> _Description of the task_: For every entry below, give an exact repeat and leave out the pictures.

> _Saved data entries_:
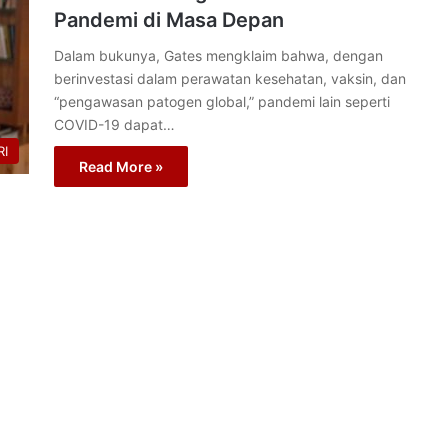
Pandemi di Masa Depan
Dalam bukunya, Gates mengklaim bahwa, dengan
berinvestasi dalam perawatan kesehatan, vaksin, dan
“pengawasan patogen global,” pandemi lain seperti
COVID-19 dapat…
I
Read More »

> _Result of this task_:
Pandemi di Masa Depan
Dalam bukunya, Gates mengklaim bahwa, dengan
berinvestasi dalam perawatan kesehatan, vaksin, dan
“pengawasan patogen global,” pandemi lain seperti
COVID-19 dapat…
I
Read More »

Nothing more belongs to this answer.